==== Data supplied ====

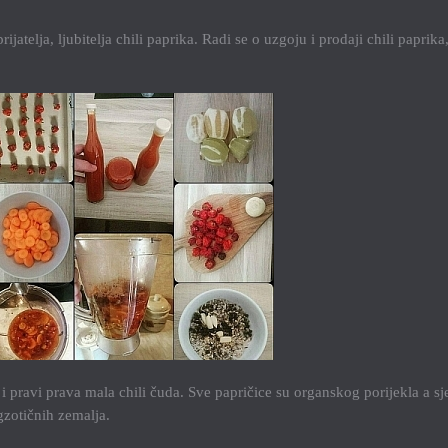
jatelja, ljubitelja chili paprika. Radi se o uzgoju i prodaji chili paprika
i pravi prava mala chili čuda. Sve papričice su organskog porijekla a s
egzotičnih zemalja.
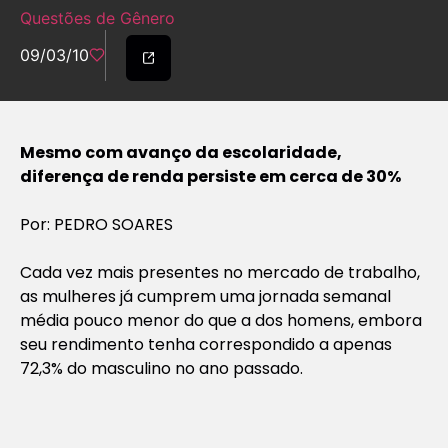
Questões de Gênero
09/03/10
Mesmo com avanço da escolaridade,
diferença de renda persiste em cerca de 30%
Por: PEDRO SOARES
Cada vez mais presentes no mercado de trabalho,
as mulheres já cumprem uma jornada semanal
média pouco menor do que a dos homens, embora
seu rendimento tenha correspondido a apenas
72,3% do masculino no ano passado.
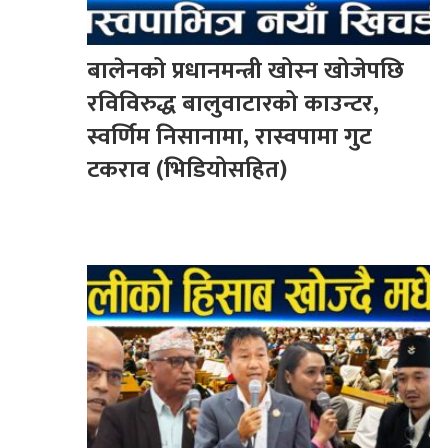
बालेनको प्रधानमन्त्री खोस्न खोजेपछि
रविविरुद्ध बालुवाटारको काउन्टर,
स्वर्णिम निसानामा, रास्वपामा गुट
टकराव (भिडियोसहित)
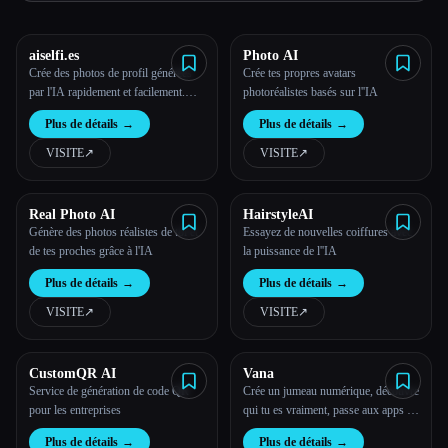
Toutes les catégories
aiselfi.es
Photo AI
Crée des photos de profil générées
Crée tes propres avatars
À propos
par l'IA rapidement et facilement.
photoréalistes basés sur l''IA
Utilise notre outil pour créer des
Plus de détails
→
Plus de détails
→
photos de profil IA personnalisées et
gratuites en quelques minutes.
VISITE
↗︎
VISITE
↗︎
Essaye-le → aiselfi.es
Real Photo AI
HairstyleAI
Génère des photos réalistes de toi et
Essayez de nouvelles coiffures avec
de tes proches grâce à l'IA
la puissance de l''IA
Plus de détails
→
Plus de détails
→
VISITE
↗︎
VISITE
↗︎
CustomQR AI
Vana
Service de génération de code QR
Crée un jumeau numérique, découvre
pour les entreprises
qui tu es vraiment, passe aux apps et
découvre le futur de la technologie.
Plus de détails
→
Plus de détails
→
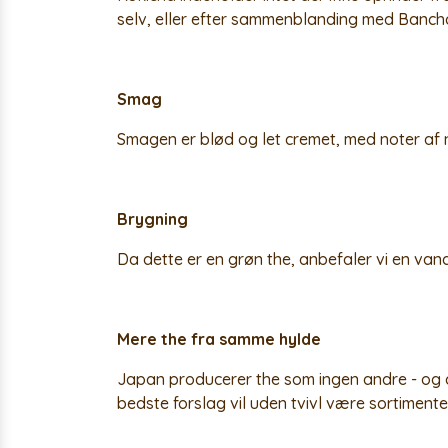
selv, eller efter sammenblanding med Bancha
Smag
Smagen er blød og let cremet, med noter af
Brygning
Da dette er en grøn the, anbefaler vi en van
Mere the fra samme hylde
Japan producerer the som ingen andre - og de
bedste forslag vil uden tvivl være sortimen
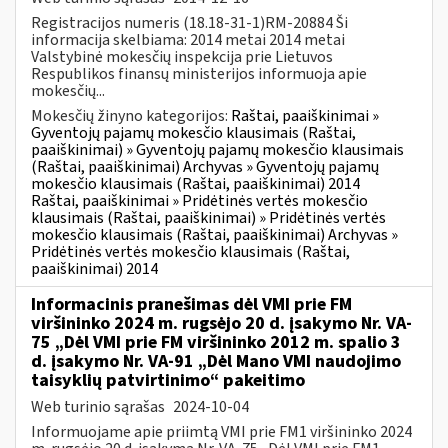
Registracijos numeris (18.18-31-1)RM-20884 Ši
informacija skelbiama: 2014 metai 2014 metai
Valstybinė mokesčių inspekcija prie Lietuvos
Respublikos finansų ministerijos informuoja apie
mokesčių...
Mokesčių žinyno kategorijos:
Raštai, paaiškinimai »
Gyventojų pajamų mokesčio klausimais (Raštai,
paaiškinimai) » Gyventojų pajamų mokesčio klausimais
(Raštai, paaiškinimai) Archyvas » Gyventojų pajamų
mokesčio klausimais (Raštai, paaiškinimai) 2014
Raštai, paaiškinimai » Pridėtinės vertės mokesčio
klausimais (Raštai, paaiškinimai) » Pridėtinės vertės
mokesčio klausimais (Raštai, paaiškinimai) Archyvas »
Pridėtinės vertės mokesčio klausimais (Raštai,
paaiškinimai) 2014
Informacinis pranešimas dėl VMI prie FM
viršininko 2024 m. rugsėjo 20 d. įsakymo Nr. VA-
75 „Dėl VMI prie FM viršininko 2012 m. spalio 3
d. įsakymo Nr. VA-91 „Dėl Mano VMI naudojimo
taisyklių patvirtinimo“ pakeitimo
Web turinio sąrašas
2024-10-04
Informuojame apie priimtą VMI prie FM1 viršininko 2024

====

* **What is needed**
For this exercise, give the listing again exactly as written, with the pictures omitted.

* **Exercise response**
jatelja, ljubitelja chili paprika. Radi se o uzgoju i prodaji chili paprika
i pravi prava mala chili čuda. Sve papričice su organskog porijekla a s
egzotičnih zemalja.
Questões de Gênero
09/03/10
Mesmo com avanço da escolaridade,
diferença de renda persiste em cerca de 30%
Por: PEDRO SOARES
Cada vez mais presentes no mercado de trabalho,
as mulheres já cumprem uma jornada semanal
média pouco menor do que a dos homens, embora
seu rendimento tenha correspondido a apenas
72,3% do masculino no ano passado.
बालेनको प्रधानमन्त्री खोस्न खोजेपछि
रविविरुद्ध बालुवाटारको काउन्टर,
स्वर्णिम निसानामा, रास्वपामा गुट
टकराव (भिडियोसहित)
Toutes les catégories
aiselfi.es
Photo AI
Crée des photos de profil générées
Crée tes propres avatars
À propos
par l'IA rapidement et facilement.
photoréalistes basés sur l''IA
Utilise notre outil pour créer des
Plus de détails
→
Plus de détails
→
photos de profil IA personnalisées et
gratuites en quelques minutes.
VISITE
↗︎
VISITE
↗︎
Essaye-le → aiselfi.es
Real Photo AI
HairstyleAI
Génère des photos réalistes de toi et
Essayez de nouvelles coiffures avec
de tes proches grâce à l'IA
la puissance de l''IA
Plus de détails
→
Plus de détails
→
VISITE
↗︎
VISITE
↗︎
CustomQR AI
Vana
Service de génération de code QR
Crée un jumeau numérique, découvre
pour les entreprises
qui tu es vraiment, passe aux apps et
découvre le futur de la technologie.
Plus de détails
→
Plus de détails
→
selv, eller efter sammenblanding med Bancha
Smag
Smagen er blød og let cremet, med noter af
Brygning
Da dette er en grøn the, anbefaler vi en van
Mere the fra samme hylde
Japan producerer the som ingen andre - og de
bedste forslag vil uden tvivl være sortimen
Registracijos numeris (18.18-31-1)RM-20884 Ši
informacija skelbiama: 2014 metai 2014 metai
Valstybinė mokesčių inspekcija prie Lietuvos
Respublikos finansų ministerijos informuoja apie
mokesčių...
Mokesčių žinyno kategorijos:
Raštai, paaiškinimai »
Gyventojų pajamų mokesčio klausimais (Raštai,
paaiškinimai) » Gyventojų pajamų mokesčio klausimais
(Raštai, paaiškinimai) Archyvas » Gyventojų pajamų
mokesčio klausimais (Raštai, paaiškinimai) 2014
Raštai, paaiškinimai » Pridėtinės vertės mokesčio
klausimais (Raštai, paaiškinimai) » Pridėtinės vertės
mokesčio klausimais (Raštai, paaiškinimai) Archyvas »
Pridėtinės vertės mokesčio klausimais (Raštai,
paaiškinimai) 2014
Informacinis pranešimas dėl VMI prie FM
viršininko 2024 m. rugsėjo 20 d. įsakymo Nr. VA-
75 „Dėl VMI prie FM viršininko 2012 m. spalio 3
d. įsakymo Nr. VA-91 „Dėl Mano VMI naudojimo
taisyklių patvirtinimo“ pakeitimo
Web turinio sąrašas
2024-10-04
Informuojame apie priimtą VMI prie FM1 viršininko 2024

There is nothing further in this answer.